API As A Product Principles From Zalando

As I’m working through the API design guides from API leaders, looking for useful practices that I can include in my own API guidance, I’m finding electronic commerce company Zalando’s API design guide full of some pretty interesting advice. I wanted to showcase the section about their API as a product principles, which I think reflects what I hear many companies striving for when they do APIs.

From the Zalando API design guide principles:

Zalando is transforming from an online shop into an expansive fashion platform comprising a rich set of products following a Software as a Platform (SaaP) model for our business partners. As a company we want to deliver products to our (internal and external) customers which can be consumed like a service.

Platform products provide their functionality via (public) APIs; hence, the design of our APIs should be based on the API as a Product principle:

  • Treat your API as product and act like a product owner
  • Put yourself into the place of your customers; be an advocate for their needs
  • Emphasize simplicity, comprehensibility, and usability of APIs to make them irresistible for client engineers
  • Actively improve and maintain API consistency over the long term
  • Make use of customer feedback and provide service level support

RESTful API as a Product makes the difference between enterprise integration business and agile, innovative product service business built on a platform of APIs.

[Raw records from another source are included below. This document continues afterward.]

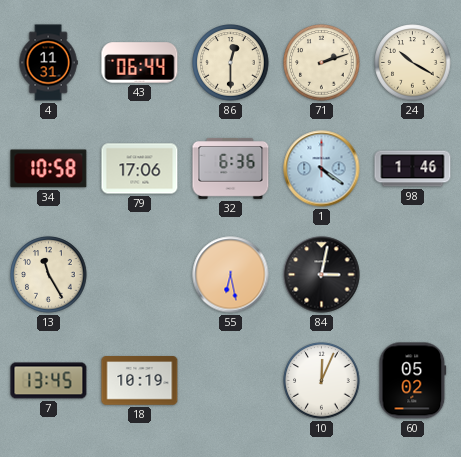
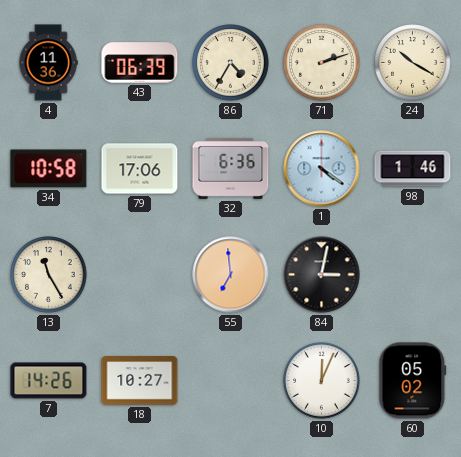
4: 11:31 -> 11:36
43: 06:44 -> 06:39
86: 12:30 -> 4:35
55: 6:28 -> 6:59
7: 13:45 -> 14:26
18: 10:19 -> 10:27
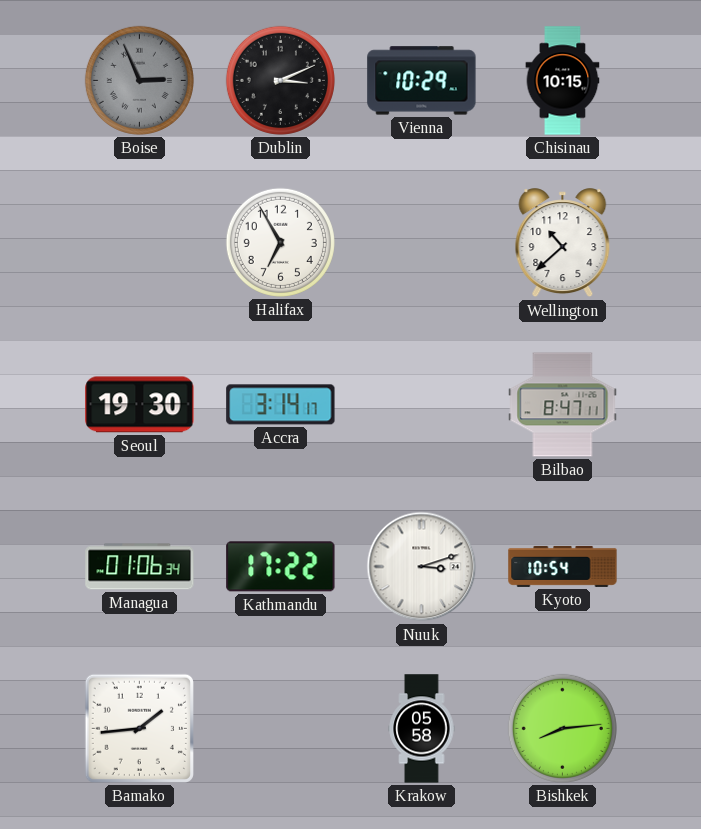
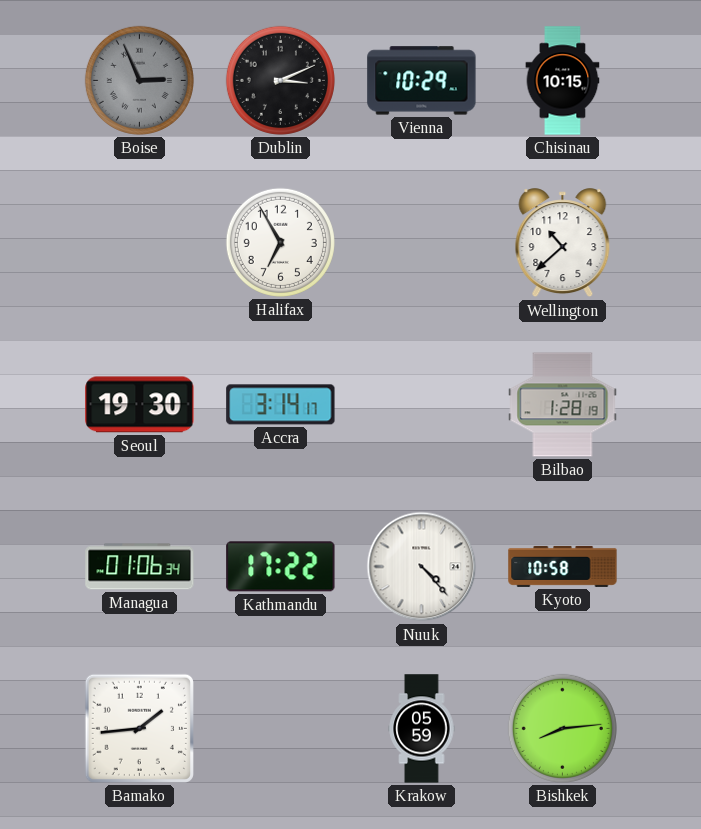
Bilbao: 8:47 -> 1:28
Nuuk: 3:12 -> 4:23
Kyoto: 10:54 -> 10:58
Krakow: 05:58 -> 05:59
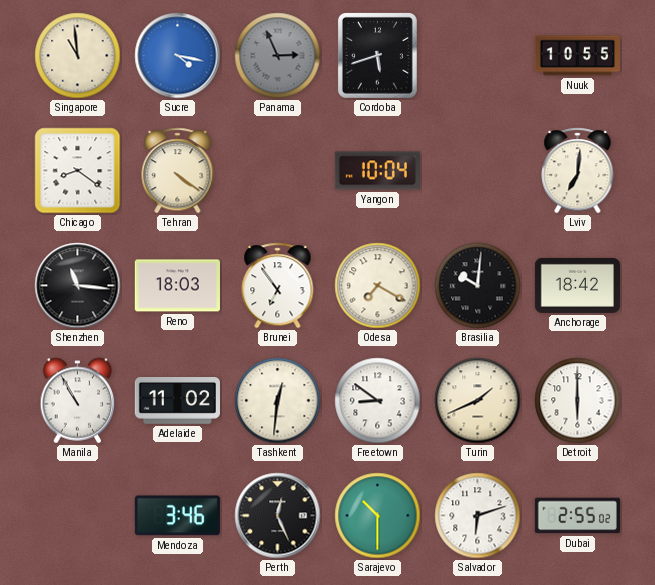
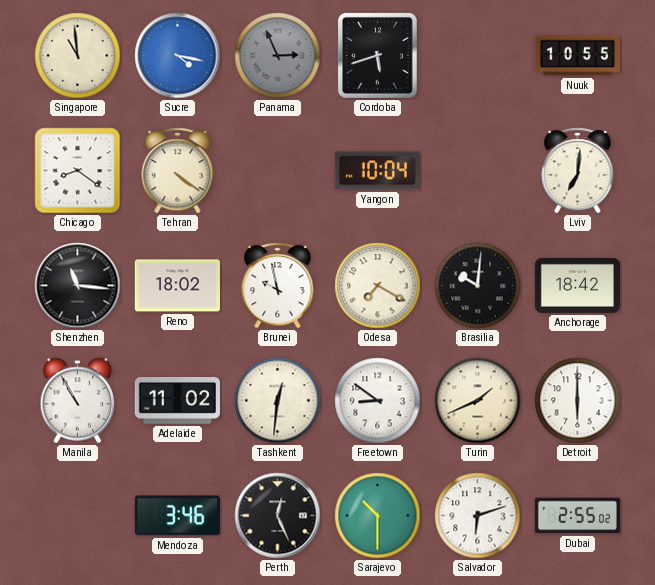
Reno: 18:03 -> 18:02
Brunei: 6:54 -> 9:58
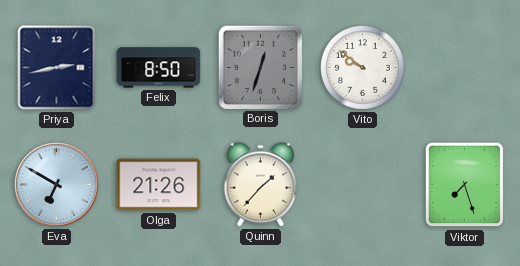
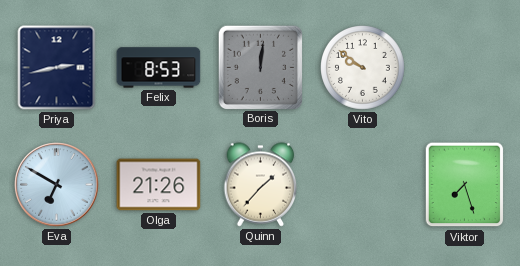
Felix: 8:50 -> 8:53
Boris: 12:33 -> 12:01
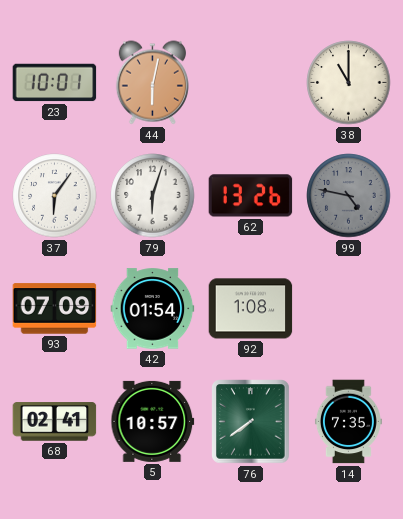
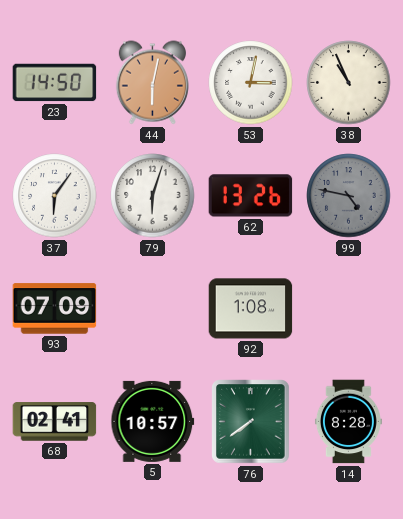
23: 10:01 -> 14:50
53: none -> 3:02
38: 11:00 -> 10:56
42: 01:54 -> none
14: 7:35 -> 8:28
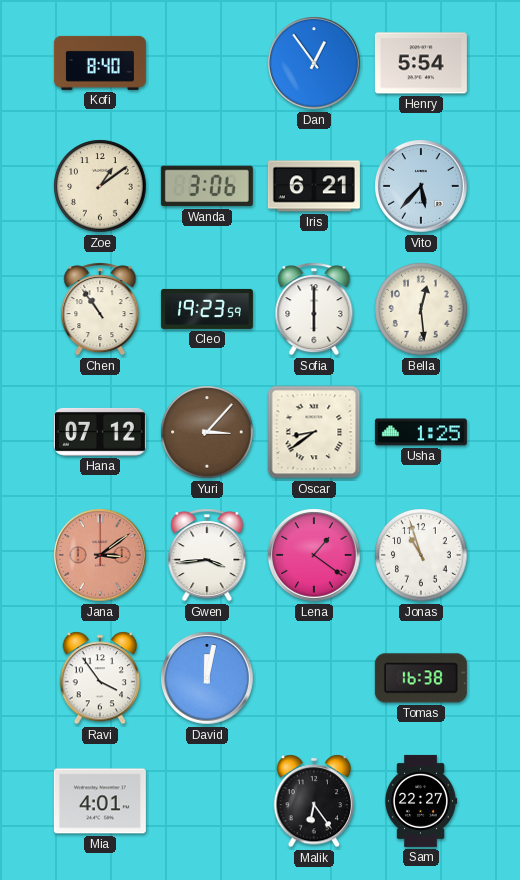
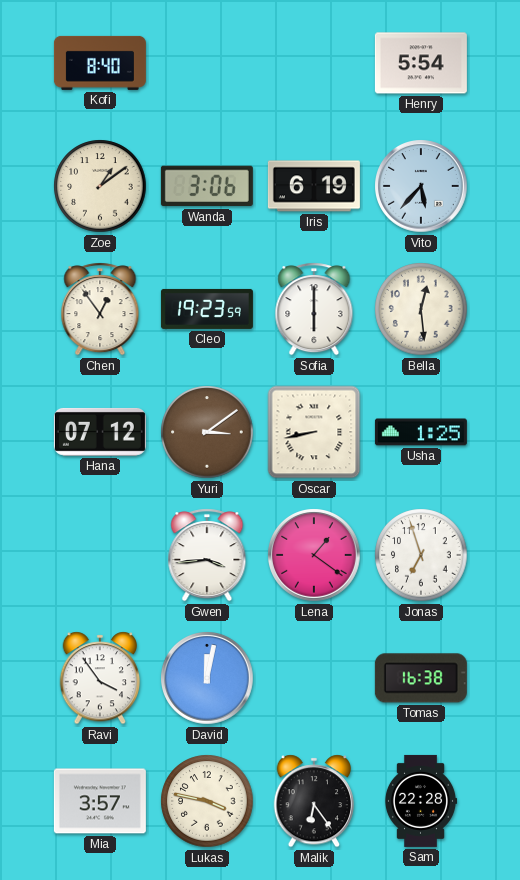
Dan: 12:54 -> none
Iris: 6:21 -> 6:19
Chen: 10:54 -> 12:54
Yuri: 3:07 -> 3:09
Oscar: 8:39 -> 8:43
Jana: 3:09 -> none
Jonas: 10:57 -> 6:57
Mia: 4:01 -> 3:57
Lukas: none -> 3:47
Sam: 22:27 -> 22:28
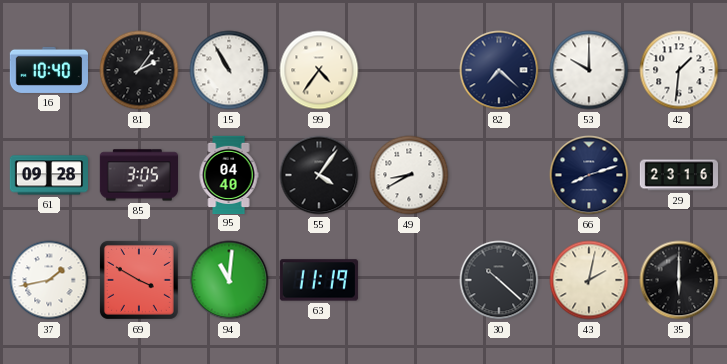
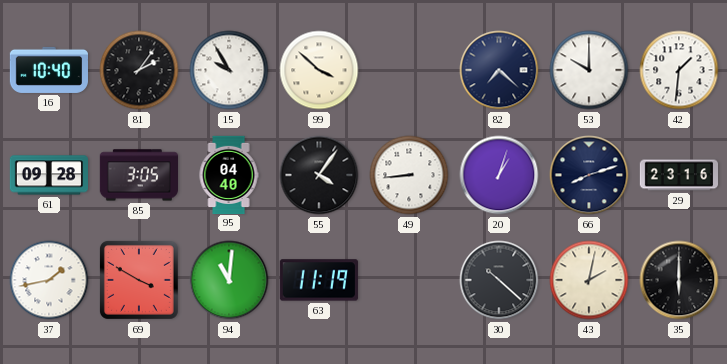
15: 10:55 -> 9:55
99: 4:36 -> 3:52
49: 8:40 -> 8:44
20: none -> 1:03
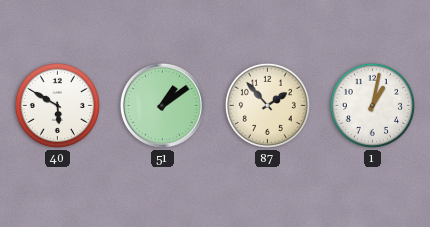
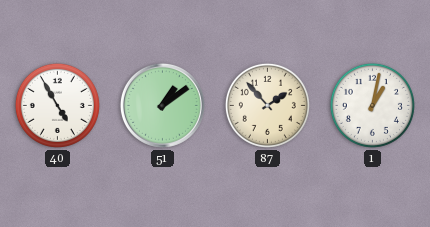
40: 5:50 -> 4:55
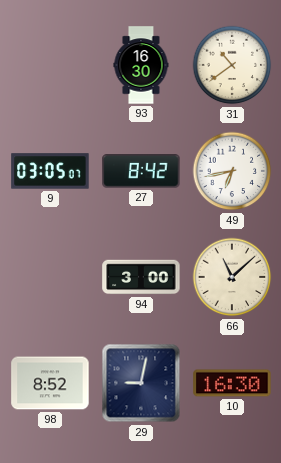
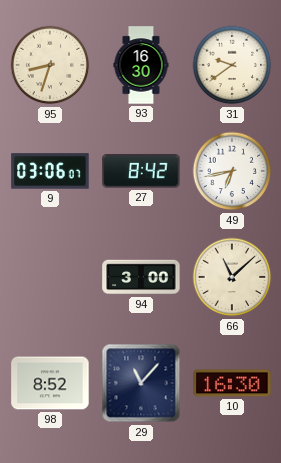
95: none -> 8:33
31: 10:39 -> 9:39
9: 03:05 -> 03:06
29: 9:02 -> 11:07
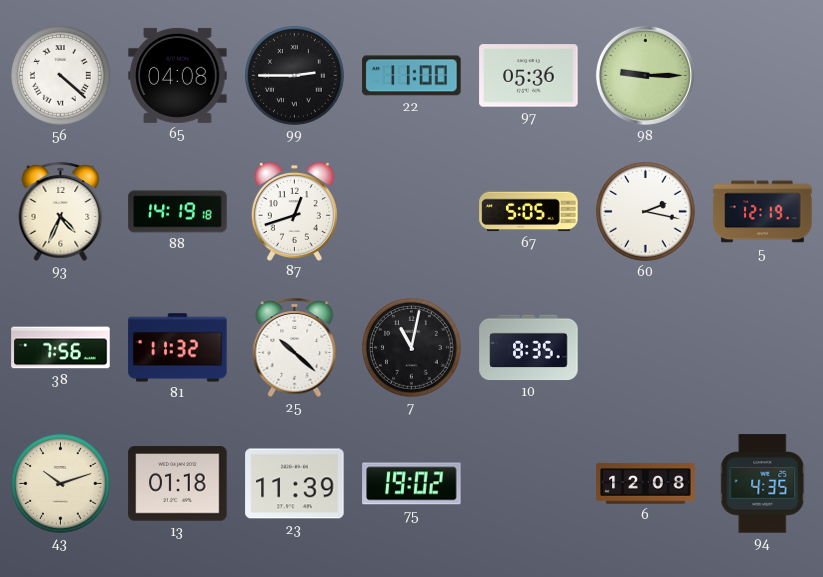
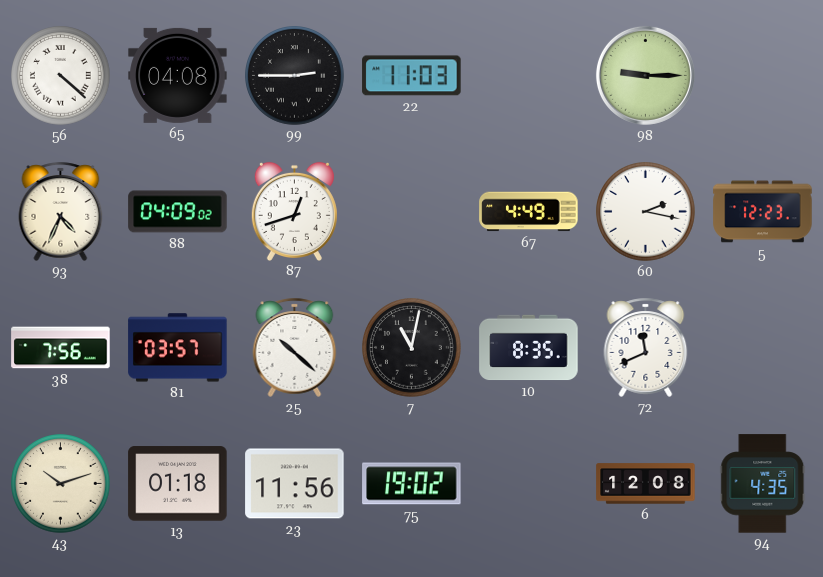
22: 11:00 -> 11:03
97: 05:36 -> none
88: 14:19 -> 04:09
67: 5:05 -> 4:49
5: 12:19 -> 12:23
81: 11:32 -> 03:57
72: none -> 11:41
23: 11:39 -> 11:56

Based on your concrete customer use cases, you should carefully check the trade-offs of API design variants and avoid short-term server side implementation optimizations at the expense of unnecessary client side obligations and have a high attention on API quality and client developer experience.

API as a Product is closely related to our API First principle which is more focused on how we engineer high quality APIs.

Zalando provides a pretty coherent vision for how we all should be doing APIs. I like this guidance because it helps quantify something we hear a lot–APIs as a product. However, it also focuses in on what is expected of the product owners. It also gets at why companies should be doing APIs in the first place, talking about the benefits they bring to the table.

I’m enjoying the principles section of Zalando’s API design guide. It goes well beyond just API design, and reflects what I consider to be principles for wider API governance. Many companies are still considering this API design guidance, but I find that companies who are publishing these documents publicly are often maturing and moving beyond just thinking deeply about design–providing a wealth of other wisdom when it comes to doing APIs right.